▶ [Material to process]:

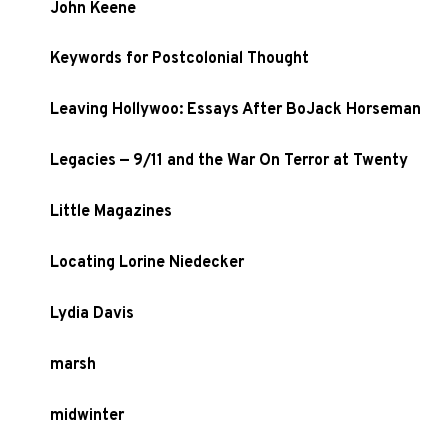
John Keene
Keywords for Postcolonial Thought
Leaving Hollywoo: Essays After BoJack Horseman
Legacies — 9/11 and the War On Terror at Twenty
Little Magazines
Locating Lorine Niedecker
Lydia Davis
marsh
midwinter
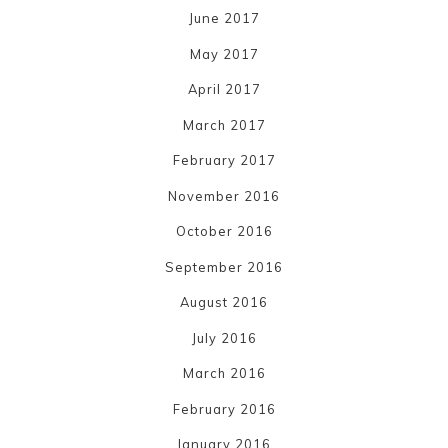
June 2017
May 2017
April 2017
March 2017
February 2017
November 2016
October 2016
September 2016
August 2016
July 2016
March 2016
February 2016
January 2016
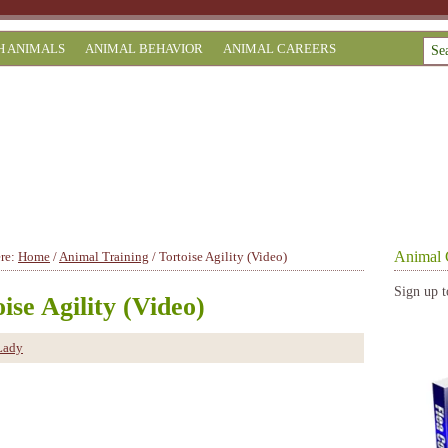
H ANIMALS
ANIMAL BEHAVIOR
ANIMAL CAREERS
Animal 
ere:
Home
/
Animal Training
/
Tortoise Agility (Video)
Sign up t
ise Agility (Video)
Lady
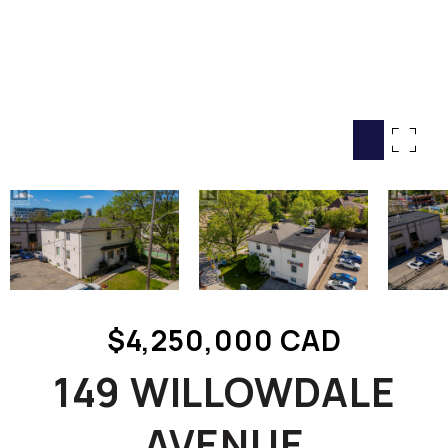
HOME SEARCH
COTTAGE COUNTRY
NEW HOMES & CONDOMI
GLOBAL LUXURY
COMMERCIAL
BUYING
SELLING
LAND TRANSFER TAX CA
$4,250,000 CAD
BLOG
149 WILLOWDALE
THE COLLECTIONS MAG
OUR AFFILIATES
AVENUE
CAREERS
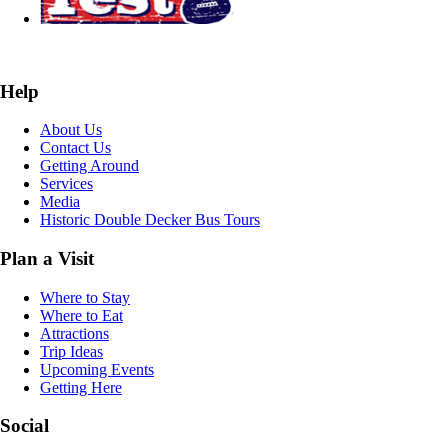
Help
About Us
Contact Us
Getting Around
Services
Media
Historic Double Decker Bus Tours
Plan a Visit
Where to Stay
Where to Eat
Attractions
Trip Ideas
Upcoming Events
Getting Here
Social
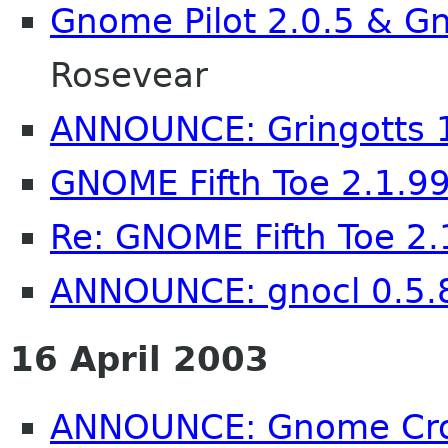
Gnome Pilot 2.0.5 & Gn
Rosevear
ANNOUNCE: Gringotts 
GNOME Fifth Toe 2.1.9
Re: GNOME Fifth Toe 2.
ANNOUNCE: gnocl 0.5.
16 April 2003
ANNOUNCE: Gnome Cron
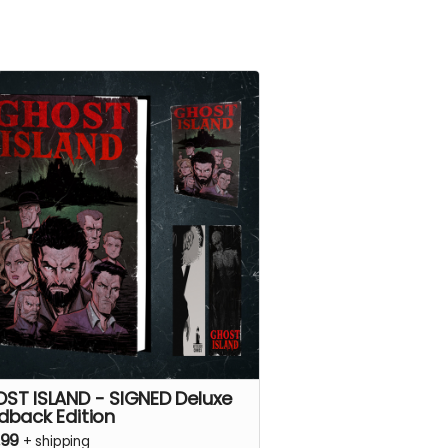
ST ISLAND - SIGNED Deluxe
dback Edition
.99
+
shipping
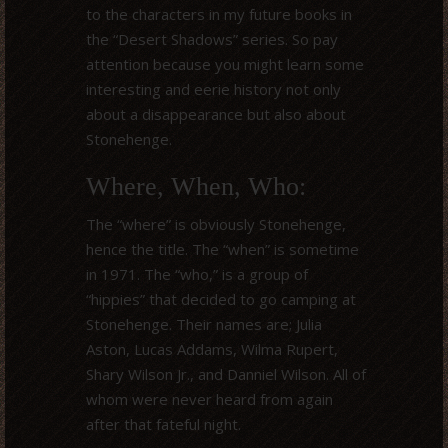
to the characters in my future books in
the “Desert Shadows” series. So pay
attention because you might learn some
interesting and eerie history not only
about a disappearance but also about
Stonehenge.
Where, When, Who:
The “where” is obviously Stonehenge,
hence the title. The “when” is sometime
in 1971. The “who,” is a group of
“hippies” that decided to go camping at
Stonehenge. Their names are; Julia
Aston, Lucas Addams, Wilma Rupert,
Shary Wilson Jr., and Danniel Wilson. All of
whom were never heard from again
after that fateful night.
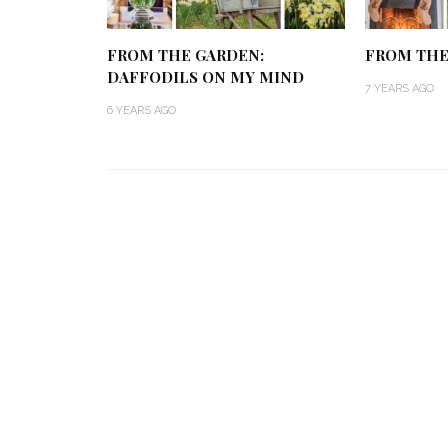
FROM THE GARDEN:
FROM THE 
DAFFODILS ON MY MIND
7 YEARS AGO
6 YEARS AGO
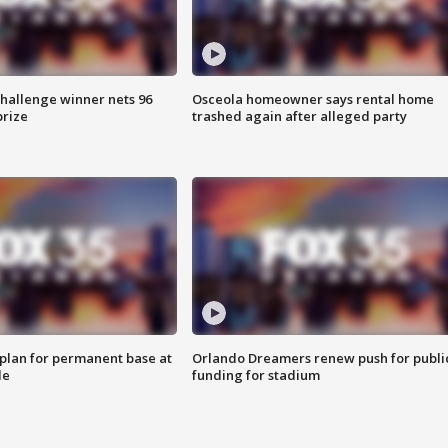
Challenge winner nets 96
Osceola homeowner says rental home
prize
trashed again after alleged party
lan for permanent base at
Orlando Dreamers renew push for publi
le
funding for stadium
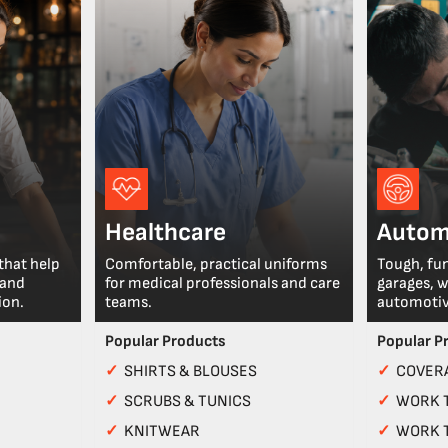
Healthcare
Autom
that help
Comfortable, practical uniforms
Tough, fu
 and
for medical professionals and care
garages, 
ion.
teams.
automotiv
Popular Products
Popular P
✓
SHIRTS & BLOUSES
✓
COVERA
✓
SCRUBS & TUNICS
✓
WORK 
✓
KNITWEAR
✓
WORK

▶ [Task statement]:
Which lines of the records above hold the word "Agility"? Copy each one out.

▶ [Reply to the task]:
Tortoise Agility (Video)
ise Agility (Video)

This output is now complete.